# How to 180 while living together?



## OutofEnergy (Nov 6, 2012)

Hi all. 11 years married, 3 weeks separated. 2 kids. We thought it would be a good idea to separate for a while so she she could "work on herself" and "be a better mom." The kids always come first and are doing great. No mention about being a better wife.

Last night I told her I'm moving back in because I miss the kids and it's my house and I didn't do anything wrong. I have been a great parent and husband while she has spent the last 3 years hanging out with friends, and not giving her family much attention. She blames me because I have not met her emotional needs and she constantly felt rejected.

She was really enjoying be there without me and didn't like how I "demanded" that I move back in to my house. Now that I am back in the house, how do I best implement the 180?

I do want to save the marriage and I love her more than anything, but it takes two, and if she is not willing to change too then she go packing. 

I have a feeling the stress of me being there will be too much for her. Not me, I'm glad to be at my house again. I think she will be miserable. What do you guys think? Be nice and cordial, continue doing ALL of the housework, or put my foot down and man up? I'm really confused and I'm not good at playing these mind games.

Oh yeah, she has an internet "friend" and I demanded she stop talking to him. She agreed but I told her I don't trust her. 

She did say one day she will be able to forgive me. For what I have no idea. I have been a great father, the bread winner, and I have done 90% of the housework for 3 years while she was gallivanting with her friends. She is 37 and I am 38.

What do you guys think?


----------



## dumpedandhappy (Aug 17, 2012)

Think you made a mistake moving back in there buddy.

It isn't sounding like it is going over well already and it is bringing in a caustic environment for hte children. 

I have a beautiful home, professionally remodelled, exquisitely designed, big flat-corner lot, wonderful neighbourhood, trees, gardens..the EX and kids live there..I live in a 62 year old apartment with silver-fish and rusty water in the taps. The smell of pot and the screams of crack heads at night greet my dreams.

Sorry, but bulldozing your way back into what you feel is yours by right doesn't seem to be a pratical or productive way of dealign with separation.


----------



## OutofEnergy (Nov 6, 2012)

dumpedandhappy said:


> Think you made a mistake moving back in there buddy.
> 
> It isn't sounding like it is going over well already and it is bringing in a caustic environment for hte children.
> 
> ...


Thanks for the feedback. You might be right but an attorney I spoke with said that if I don't move back in I will forfeit my right to primary custody, if it comes to that.
_Posted via Mobile Device_


----------



## dumpedandhappy (Aug 17, 2012)

Oh..I see custody. Gotcha. 
You must be in the US.

Bit different here in the North. 

My attorny also said I had every right ot live there, but that the courts would favour my actions of preventing the domestic scene from deteriorating. 
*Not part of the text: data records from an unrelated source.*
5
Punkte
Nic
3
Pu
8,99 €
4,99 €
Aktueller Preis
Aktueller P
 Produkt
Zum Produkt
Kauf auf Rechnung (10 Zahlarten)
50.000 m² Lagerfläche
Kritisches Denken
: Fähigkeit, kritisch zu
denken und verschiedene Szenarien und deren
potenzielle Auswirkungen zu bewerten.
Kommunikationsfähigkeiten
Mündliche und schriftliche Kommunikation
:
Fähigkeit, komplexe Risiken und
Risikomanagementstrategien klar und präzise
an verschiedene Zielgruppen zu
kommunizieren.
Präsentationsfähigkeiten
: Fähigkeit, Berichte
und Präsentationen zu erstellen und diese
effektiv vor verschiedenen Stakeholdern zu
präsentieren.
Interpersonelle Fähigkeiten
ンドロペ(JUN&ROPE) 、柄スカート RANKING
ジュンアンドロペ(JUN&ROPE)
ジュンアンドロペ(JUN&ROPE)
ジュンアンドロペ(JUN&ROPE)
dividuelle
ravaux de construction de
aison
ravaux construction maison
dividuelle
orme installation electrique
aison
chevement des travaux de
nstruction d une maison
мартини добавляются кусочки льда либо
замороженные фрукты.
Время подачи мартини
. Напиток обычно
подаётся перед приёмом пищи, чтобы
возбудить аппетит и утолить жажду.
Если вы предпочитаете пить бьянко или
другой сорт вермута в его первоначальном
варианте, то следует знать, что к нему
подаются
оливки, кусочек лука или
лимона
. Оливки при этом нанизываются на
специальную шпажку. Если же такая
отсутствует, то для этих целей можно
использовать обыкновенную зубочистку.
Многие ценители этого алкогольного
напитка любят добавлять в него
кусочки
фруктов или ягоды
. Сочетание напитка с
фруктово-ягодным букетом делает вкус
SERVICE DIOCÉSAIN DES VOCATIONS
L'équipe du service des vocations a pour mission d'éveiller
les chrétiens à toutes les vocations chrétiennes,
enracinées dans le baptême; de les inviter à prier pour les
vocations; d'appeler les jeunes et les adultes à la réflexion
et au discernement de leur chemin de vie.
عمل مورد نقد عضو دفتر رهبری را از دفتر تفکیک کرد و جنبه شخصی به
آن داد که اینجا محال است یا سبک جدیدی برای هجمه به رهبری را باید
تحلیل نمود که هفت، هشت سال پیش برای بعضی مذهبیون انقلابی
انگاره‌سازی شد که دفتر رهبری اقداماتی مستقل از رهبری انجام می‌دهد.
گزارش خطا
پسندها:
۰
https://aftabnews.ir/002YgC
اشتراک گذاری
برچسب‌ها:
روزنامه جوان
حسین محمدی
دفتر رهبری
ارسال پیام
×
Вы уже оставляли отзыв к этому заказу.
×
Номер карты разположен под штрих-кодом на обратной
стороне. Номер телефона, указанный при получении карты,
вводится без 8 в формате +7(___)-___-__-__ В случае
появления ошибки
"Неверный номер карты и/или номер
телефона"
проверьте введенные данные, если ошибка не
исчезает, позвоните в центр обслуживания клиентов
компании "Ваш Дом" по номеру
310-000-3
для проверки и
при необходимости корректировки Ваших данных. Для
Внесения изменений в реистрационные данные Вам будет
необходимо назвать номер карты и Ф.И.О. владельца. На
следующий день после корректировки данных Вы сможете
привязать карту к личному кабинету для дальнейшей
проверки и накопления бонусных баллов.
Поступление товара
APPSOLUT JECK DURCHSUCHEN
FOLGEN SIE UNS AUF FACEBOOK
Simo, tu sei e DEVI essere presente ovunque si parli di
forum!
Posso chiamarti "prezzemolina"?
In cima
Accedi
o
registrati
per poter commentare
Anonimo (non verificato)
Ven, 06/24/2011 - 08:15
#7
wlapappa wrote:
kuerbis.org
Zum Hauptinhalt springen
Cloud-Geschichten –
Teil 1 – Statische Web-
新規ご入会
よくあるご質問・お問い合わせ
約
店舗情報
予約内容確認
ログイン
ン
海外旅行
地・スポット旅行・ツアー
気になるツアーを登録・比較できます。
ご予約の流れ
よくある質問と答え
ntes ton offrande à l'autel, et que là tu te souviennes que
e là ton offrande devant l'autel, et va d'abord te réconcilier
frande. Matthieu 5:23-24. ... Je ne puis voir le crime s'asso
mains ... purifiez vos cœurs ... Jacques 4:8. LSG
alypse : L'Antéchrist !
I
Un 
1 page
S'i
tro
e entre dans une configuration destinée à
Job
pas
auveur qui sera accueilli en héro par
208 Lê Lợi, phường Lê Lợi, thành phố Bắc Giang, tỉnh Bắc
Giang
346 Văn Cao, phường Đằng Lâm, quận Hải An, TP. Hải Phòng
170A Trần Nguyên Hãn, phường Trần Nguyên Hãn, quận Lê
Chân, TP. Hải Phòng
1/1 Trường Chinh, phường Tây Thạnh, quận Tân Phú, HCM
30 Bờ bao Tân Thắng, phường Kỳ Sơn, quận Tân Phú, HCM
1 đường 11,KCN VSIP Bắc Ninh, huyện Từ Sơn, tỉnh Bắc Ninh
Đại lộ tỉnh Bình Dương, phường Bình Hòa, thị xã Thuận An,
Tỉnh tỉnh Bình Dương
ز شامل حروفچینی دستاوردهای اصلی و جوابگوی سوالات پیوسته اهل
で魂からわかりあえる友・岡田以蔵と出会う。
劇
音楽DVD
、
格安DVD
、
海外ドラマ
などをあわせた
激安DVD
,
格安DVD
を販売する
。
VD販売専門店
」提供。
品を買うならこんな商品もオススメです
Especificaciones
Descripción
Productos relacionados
I also established immediatly that the kids would come and visit me regularily.

I cannot begin to understand what overcomes soem, but at least for my EX and I we don't involve the kids in any of the separation or divorce...well, nothing significant anyway. We both respect each other as parents. No contest there.


----------



## OutofEnergy (Nov 6, 2012)

dumpedandhappy said:


> Oh..I see custody. Gotcha.
> You must be in the US.
> 
> Bit different here in the North.
> ...


Yes sir. Always the kids come first. They are loving all the attention. We don't want to hurt them with our issues.
_Posted via Mobile Device_


----------